The exchange of information on the Internet is based on the “client-server” model. The client sends a request (what files it needs), and the server sends a response (requested files). For close interaction (so to speak, “full understanding”) between the client and the server, the client sends additional information about himself: version and name of the operating system, browser configuration (including the name and version number of your browser), etc. This information may be needed for the server to know what web page to present to the client: There may be different versions of web pages for different browser configurations. However, because web pages are usually browser-independent, it makes sense to hide some of this information from the web server.

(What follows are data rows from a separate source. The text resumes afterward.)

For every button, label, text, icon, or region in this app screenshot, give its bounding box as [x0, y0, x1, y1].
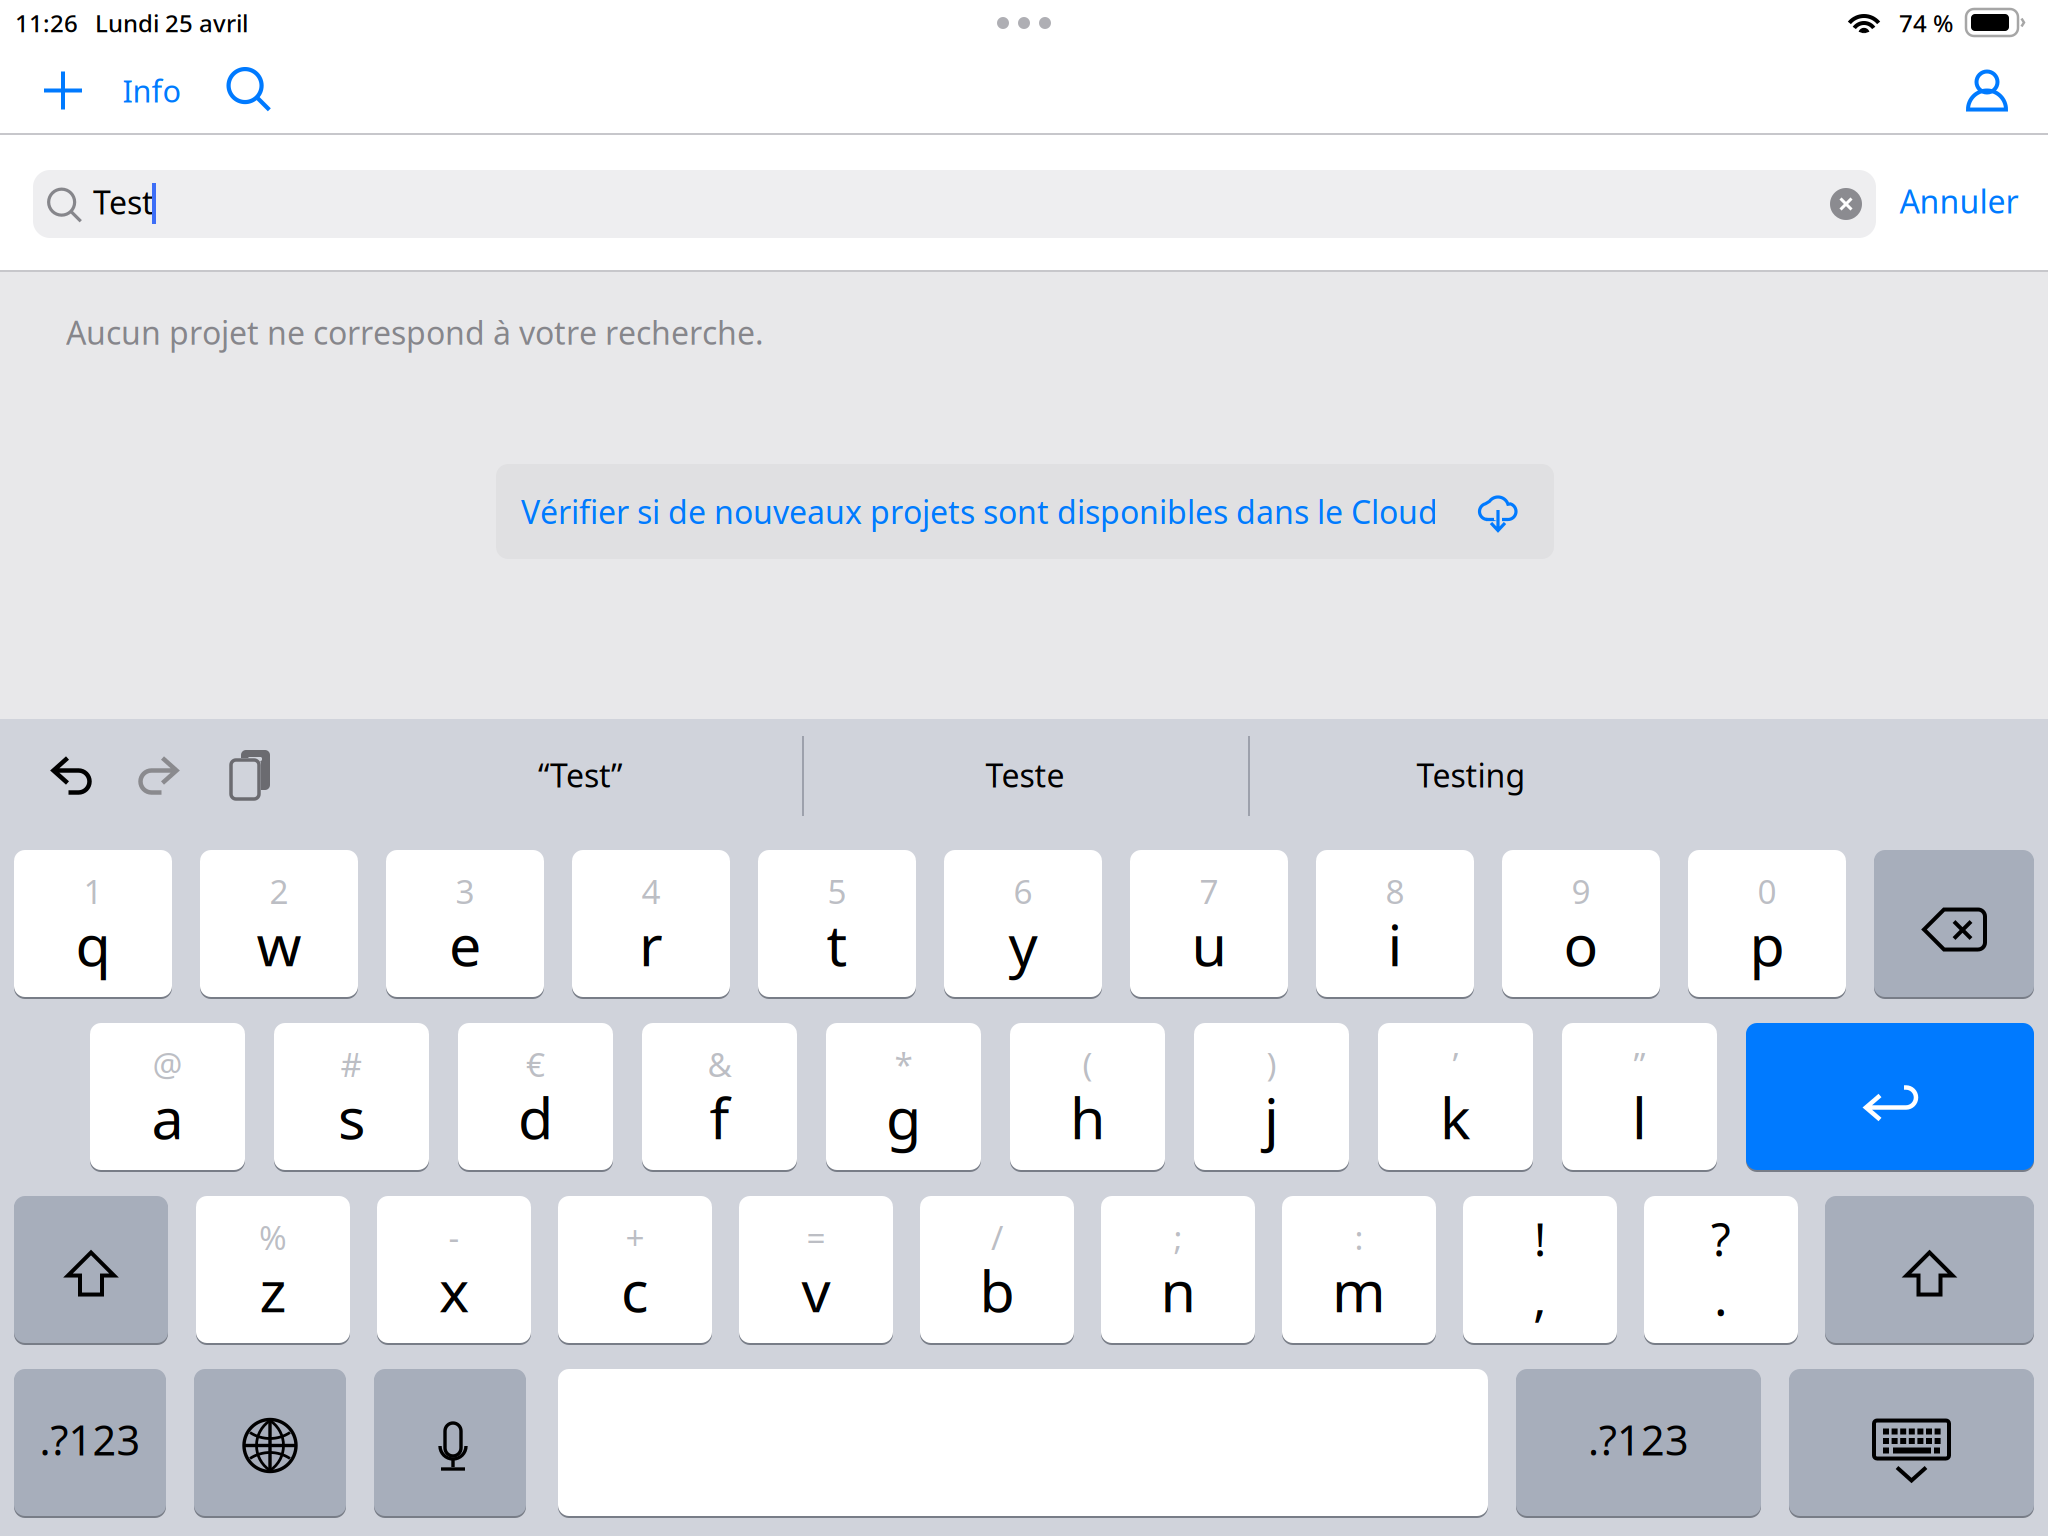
staticText: k — [1440, 1079, 1471, 1155]
staticText: ) — [1266, 1042, 1276, 1086]
button[interactable]: Rechercher — [217, 46, 283, 135]
button[interactable]: Espace — [558, 1369, 1488, 1518]
staticText: Info — [122, 70, 182, 111]
staticText: .?123 — [1588, 1412, 1689, 1467]
staticText: Lundi 25 avril — [95, 7, 248, 39]
staticText: € — [526, 1042, 545, 1086]
button[interactable]: a — [90, 1023, 245, 1172]
button[interactable]: Chiffres et symboles — [14, 1369, 166, 1518]
button[interactable]: v — [739, 1196, 893, 1345]
button[interactable]: p — [1688, 850, 1846, 999]
staticText: l — [1632, 1079, 1647, 1155]
button[interactable]: l — [1562, 1023, 1717, 1172]
staticText: h — [1070, 1079, 1105, 1155]
staticText: “Test” — [538, 754, 622, 796]
staticText: ? — [1711, 1209, 1731, 1269]
button[interactable]: Retour — [1746, 1023, 2034, 1172]
button[interactable]: t — [758, 850, 916, 999]
button[interactable]: Supprimer — [1874, 850, 2034, 999]
button[interactable]: d — [458, 1023, 613, 1172]
button[interactable]: y — [944, 850, 1102, 999]
staticText: ( — [1082, 1042, 1092, 1086]
staticText: Aucun projet ne correspond à votre reche… — [66, 311, 764, 354]
staticText: Teste — [986, 754, 1064, 796]
button[interactable]: r — [572, 850, 730, 999]
staticText: Test — [93, 181, 154, 223]
staticText: i — [1388, 906, 1402, 982]
staticText: q — [76, 906, 110, 982]
button[interactable]: s — [274, 1023, 429, 1172]
button[interactable]: Masquer le clavier — [1789, 1369, 2034, 1518]
button[interactable]: Annuler — [1884, 167, 2034, 235]
button[interactable]: . — [1644, 1196, 1798, 1345]
button[interactable]: g — [826, 1023, 981, 1172]
button[interactable]: j — [1194, 1023, 1349, 1172]
staticText: 8 — [1386, 869, 1404, 913]
staticText: @ — [152, 1042, 182, 1086]
staticText: a — [152, 1079, 184, 1155]
button[interactable]: e — [386, 850, 544, 999]
staticText: .?123 — [40, 1412, 140, 1467]
staticText: p — [1750, 906, 1784, 982]
staticText: d — [518, 1079, 553, 1155]
button[interactable]: b — [920, 1196, 1074, 1345]
button[interactable]: Annuler la frappe — [20, 725, 120, 825]
staticText: 4 — [642, 869, 660, 913]
button[interactable]: n — [1101, 1196, 1255, 1345]
button[interactable]: q — [14, 850, 172, 999]
staticText: & — [708, 1042, 732, 1086]
button[interactable]: z — [196, 1196, 350, 1345]
staticText: w — [256, 906, 302, 982]
staticText: 2 — [270, 869, 288, 913]
staticText: ; — [1174, 1215, 1182, 1259]
button[interactable]: Testing — [1250, 725, 1692, 825]
staticText: j — [1264, 1079, 1279, 1155]
staticText: f — [710, 1079, 730, 1155]
button[interactable]: Majuscule — [1825, 1196, 2034, 1345]
staticText: . — [1714, 1262, 1728, 1330]
staticText: % — [259, 1215, 287, 1259]
staticText: n — [1160, 1252, 1196, 1328]
staticText: z — [260, 1252, 286, 1328]
button[interactable]: Majuscule — [14, 1196, 168, 1345]
button[interactable]: Info — [112, 46, 192, 135]
button[interactable]: h — [1010, 1023, 1165, 1172]
button[interactable]: Chiffres et symboles — [1516, 1369, 1761, 1518]
staticText: t — [826, 906, 848, 982]
button[interactable]: Coller — [200, 725, 300, 825]
staticText: Vérifier si de nouveaux projets sont dis… — [521, 490, 1438, 533]
button[interactable]: w — [200, 850, 358, 999]
staticText: o — [1564, 906, 1598, 982]
button[interactable]: Clavier suivant — [194, 1369, 346, 1518]
button[interactable]: Nouveau projet — [24, 46, 102, 135]
button[interactable]: Rétablir la frappe — [110, 725, 210, 825]
staticText: m — [1332, 1252, 1386, 1328]
button[interactable]: c — [558, 1196, 712, 1345]
staticText: + — [626, 1215, 644, 1259]
staticText: ” — [1634, 1042, 1646, 1086]
staticText: 11:26 — [15, 7, 78, 39]
button[interactable]: k — [1378, 1023, 1533, 1172]
button[interactable]: f — [642, 1023, 797, 1172]
button[interactable]: “Test” — [370, 725, 790, 825]
staticText: ’ — [1452, 1042, 1458, 1086]
button[interactable]: m — [1282, 1196, 1436, 1345]
button[interactable]: Effacer le texte — [1812, 170, 1880, 238]
button[interactable]: Compte — [1949, 46, 2025, 135]
staticText: 9 — [1572, 869, 1590, 913]
button[interactable]: i — [1316, 850, 1474, 999]
button[interactable]: o — [1502, 850, 1660, 999]
button[interactable]: Dictée — [374, 1369, 526, 1518]
staticText: e — [449, 906, 481, 982]
staticText: 6 — [1014, 869, 1032, 913]
button[interactable]: Vérifier si de nouveaux projets sont dis… — [496, 464, 1554, 559]
button[interactable]: u — [1130, 850, 1288, 999]
staticText: 5 — [828, 869, 846, 913]
staticText: 1 — [84, 869, 102, 913]
staticText: 0 — [1758, 869, 1776, 913]
button[interactable]: Teste — [804, 725, 1246, 825]
button[interactable]: , — [1463, 1196, 1617, 1345]
staticText: s — [338, 1079, 365, 1155]
staticText: = — [806, 1215, 826, 1259]
button[interactable]: x — [377, 1196, 531, 1345]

What information is sent to the web server
This information is mostly sent by the browser, but some information can be added by the proxy server:
- Name and version of the operating system;
- Name and version of the browser;
- Browser settings;
- The client IP address;
- If a proxy server is used;
- Your real IP address can be added by the proxy server;
- Other information.
The most important part of this information (and “absolutely unnecessary” for a web server) is the information about your IP address and the fact of using a proxy. Private proxies can hide almost everything about you, including your IP and private information.
If your IP is not hidden from a website then it can tell a lot about you:
- Country where you are;
- Your ISP and e-mail address;
- Your physical address!
The information which the client sends to the server is available to the server as environment variables. Each unit of information is the value of a variable. If some piece of information isn’t transmitted then the corresponding variable is empty (its value is undefined).